Suite de l’épisode (2):

 Plus par goût pour les belles tournures de phrases et les figures de style que par réelle conviction professionnelle, Bobo verse depuis quelques temps dans la prose éducative. Curieusement, son imagination le porte vers un genre peu orthodoxe et pour tout dire inattendu : l’écriture de recettes pédagogiques !

« Munissez-vous d’une classe de préférence jeune et pas trop tendre, style SEGPA ou mieux CPPN ( je sais, il est de plus en plus difficile de s’en procurer). Plongez la dans une salle peu spacieuse, sombre et qui résonne beaucoup (on en trouve facilement).Prenez ensuite une fine tranche d’APSA découpée dans une belle activité d’opposition (je vous recommande la lutte, sinon, un bon vieux rugby peut faire l’affaire).Laissez mijoter un quart d’heure sans trop intervenir.
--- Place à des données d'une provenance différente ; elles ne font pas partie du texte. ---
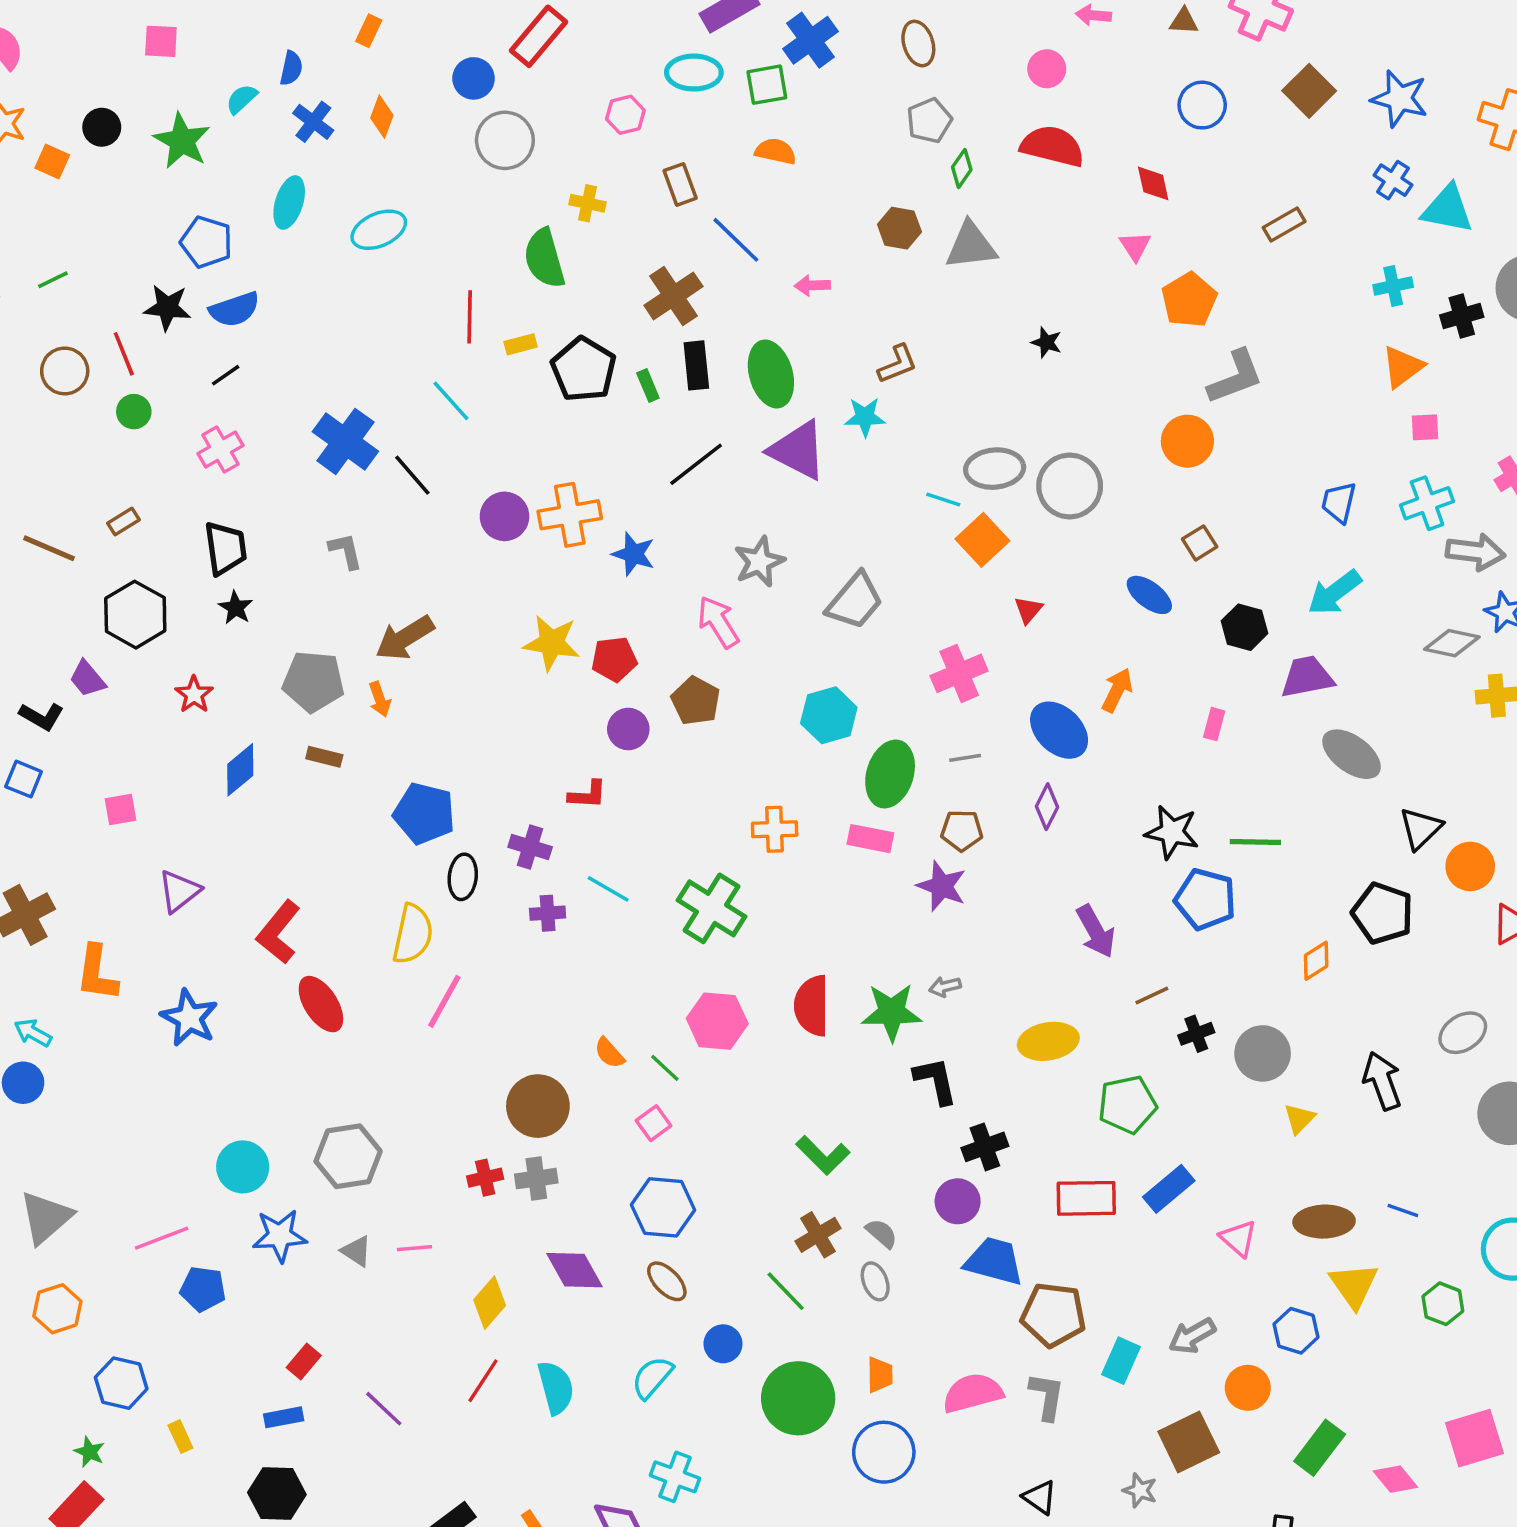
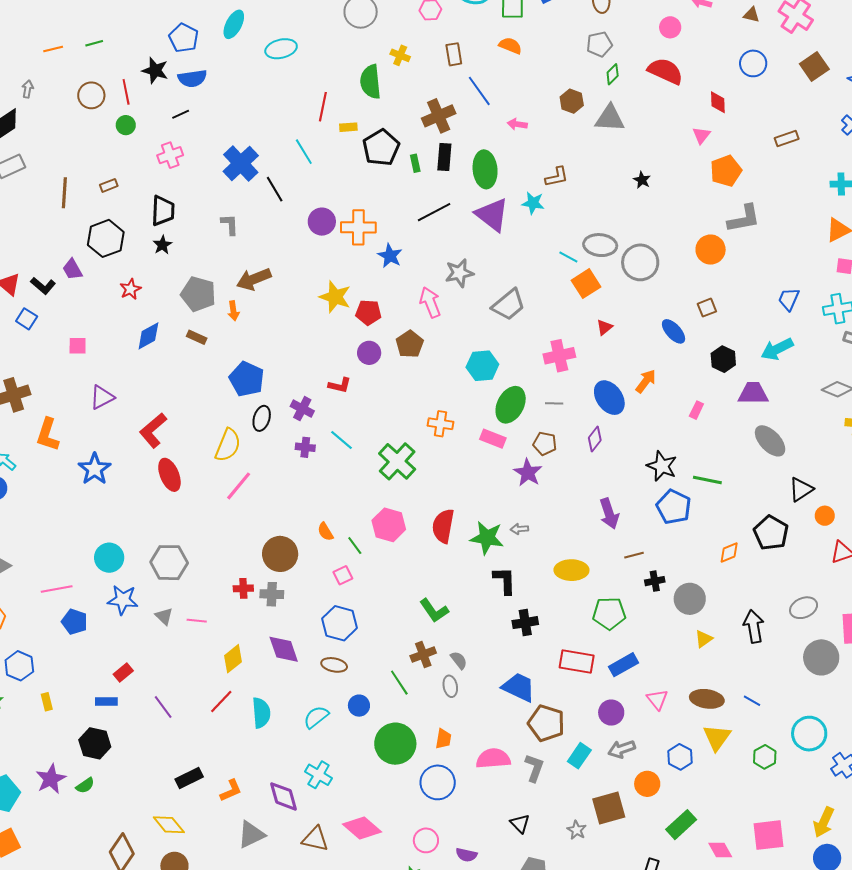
brown line: (49, 548) -> (64, 193), turned 60
orange circle: (1470, 866) -> (825, 516), size x0.7
purple circle: (958, 1201) -> (611, 713), moved
brown ellipse: (667, 1281) -> (334, 665), turned -45

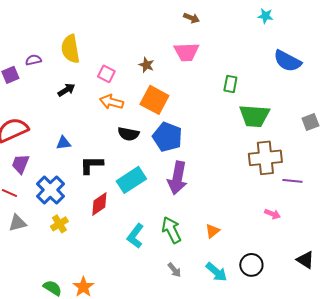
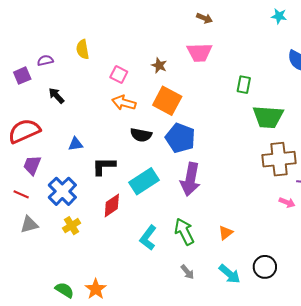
yellow semicircle: (70, 49) -> (83, 49), size x0.7
black arrow: (66, 90) -> (56, 96), moved, turned -102
pink arrow: (272, 214) -> (287, 202), moved

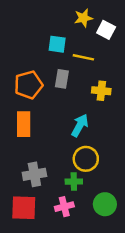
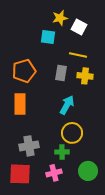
yellow star: (83, 18) -> (60, 18), moved
white square: (106, 30) -> (79, 27), moved
yellow line: (83, 57) -> (78, 55), moved
gray rectangle: (62, 79) -> (61, 73), moved

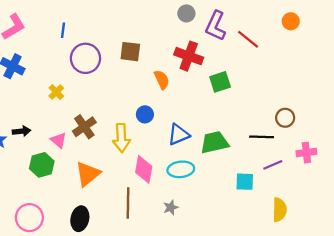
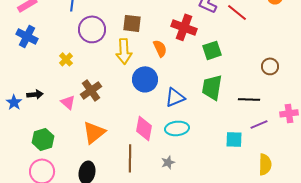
blue circle: (145, 114) -> (145, 79), size x1.6
brown circle: (285, 118) -> (270, 66), moved
yellow arrow: (121, 138) -> (124, 51), moved
green trapezoid: (214, 142) -> (212, 87), moved, turned -68
green hexagon: (42, 165) -> (43, 139), moved

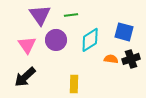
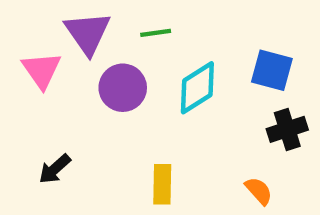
pink triangle: (27, 45) -> (42, 70), moved
orange semicircle: (111, 59) -> (259, 191), moved, turned 40
black arrow: (25, 77) -> (55, 169), size x0.7

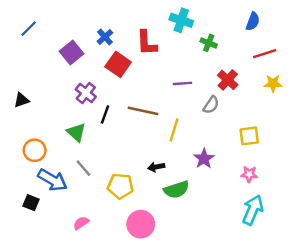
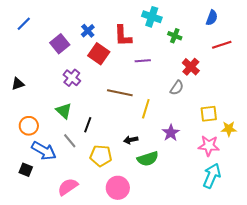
purple line: (182, 83) -> (143, 61), moved
yellow star: (273, 83) -> (229, 129), moved
black line: (105, 114) -> (88, 125), moved
pink star: (249, 174) -> (209, 146), size x1.5
pink semicircle: (81, 223) -> (68, 187), size x1.5

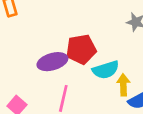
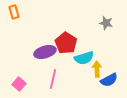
red pentagon: (81, 49) -> (66, 43), turned -30

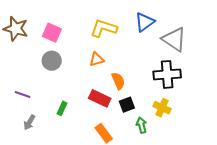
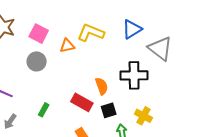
orange triangle: (97, 59) -> (67, 46), moved
black cross: (167, 74) -> (134, 75), moved

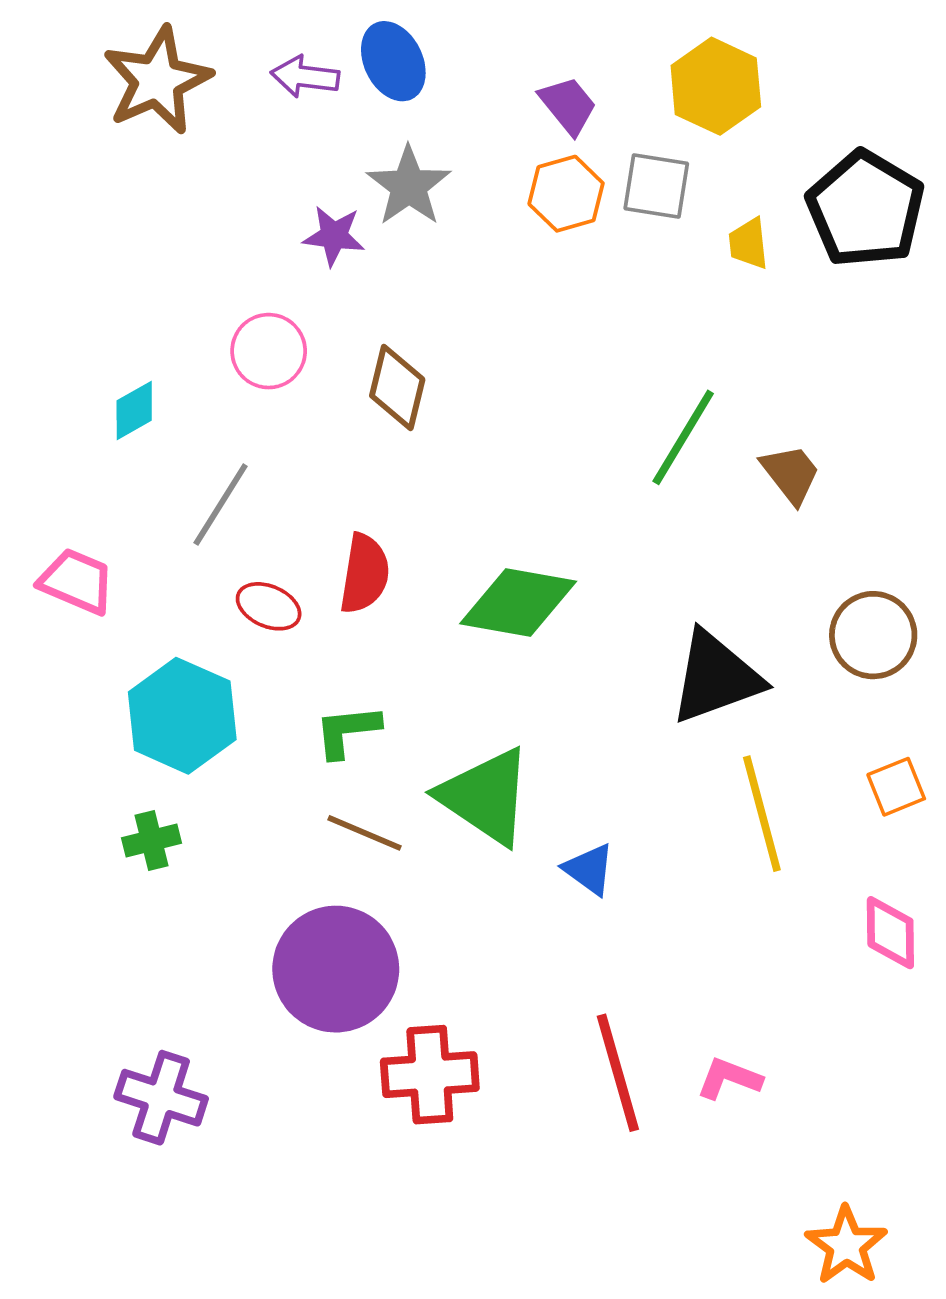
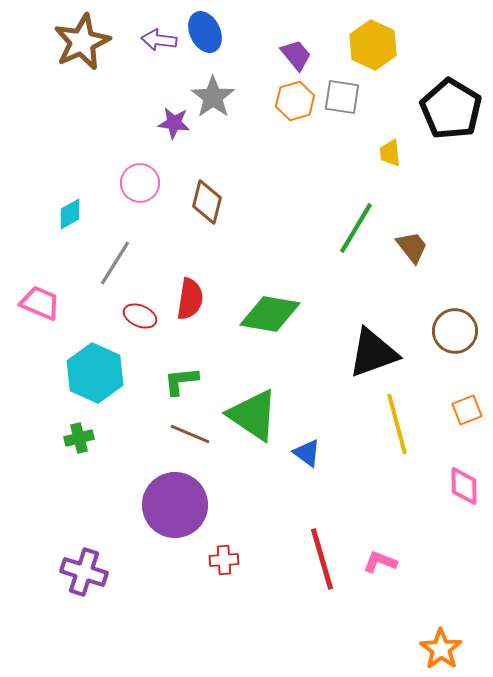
yellow trapezoid: (748, 244) -> (390, 153), moved
red cross: (430, 1075) -> (224, 560), size x0.6

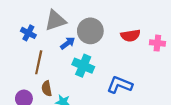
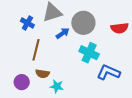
cyan cross: (83, 66) -> (89, 53), moved
brown semicircle: (47, 89) -> (43, 74), turned -72

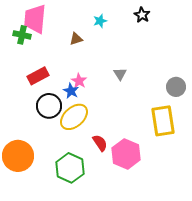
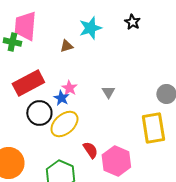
cyan star: (100, 21) -> (90, 28), size x1.6
gray triangle: (120, 74) -> (108, 92), moved
red rectangle: (38, 76) -> (28, 83), size x1.4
De temps en temps, ajoutez un petit jeu, ou une balle supplémentaire ou tout autre objet pouvant exciter les jeunes encore plus: épingles, foulards, trompettes… Si vous avez la chance d’avoir un petit souffre-douleur bien dodu, poussez-le adroitement sur le plus teigneux de la classe, il peut se créer une réaction en chaîne intéressante. Mettez le couvercle et portez à ébullition. Quand la pression est à son maximum, observez leurs visages, ils doivent être rouges, les yeux hagards, la bouche grimaçante avec, c’est important, un petit filet de bave aux jointures des lèvres.A ce moment là, ils sont à point. Arrêtez tout! Faites les asseoir et exigez le silence. En principe, si vous ne les avez pas retiré trop tôt, ce silence doit tarder à arriver. Le tour de main va alors consister à leur demander de détecter cinq bruits différents issus de l’environnement: ventilation, circulation, pluie, vent …S’ils ont du mal à y arriver , lancez des défis du genre: « qui est capable de… », « êtes-vous sûrs qu’il n’y a plus d’autres bruits?… ».Vous m’en direz des nouvelles! Chacun fait un effort pour aller à la rencontre du silence, tous se concentrent sur le plus petit bruissement, le moindre grincement et peu à peu le calme demandé s’installe comme par enchantement. Voilà, cette recette rapide est valable pour une trentaine d’élèves. Sans élever la voix, sans brimade ni menace, c’est une recette économique particulièrement adaptée à tous ceux qui ont une petite voix. Je vous conseille de l’accompagner d’une bonne dose de sang-froid bien frais (15, 16°) et de la servir en fin d’après-midi, si possible un vendredi . Et si vous avez la chance d’être à la veille des vacances, alors là vous êtes vraiment gâtés ! Bon appétit ».

 

A suivre…

 

Plein de bonnes résolutions Bobo mais aussi parfois plein d’illusions. C’est joli l’illusion chez un prof. Il a, l’histoire d’un instant, l’impression qu’il est utile aux élèves, qu’il rend service à la nation, qu’il a enfin trouvé des raisons de continuer…C’est ce commentaire un peu ironique qui me vint à l’esprit quand Bobo, en salle des profs, nous raconta ce qui suit:

« Figurez-vous chers collègues, que sur le chemin des vestiaires, à la fin d’une séance de boxe française, je surpris une conversation entre deux élèves:

- » Le problème c’est que je n’arrive jamais à le toucher avec mes pieds

-  A mon avis t’enchaînes pas assez tes coups 

-Au début, c’est vrai, je ne faisais que des attaques isolées en  » chassé tournant  » et il les voyait venir. Systématiquement il me laissait attaquer puis il décalait sur le côté en sortant de mon axe de déplacement . Esquive et riposte à la face : imparable ! Je me faisais chaque fois toucher.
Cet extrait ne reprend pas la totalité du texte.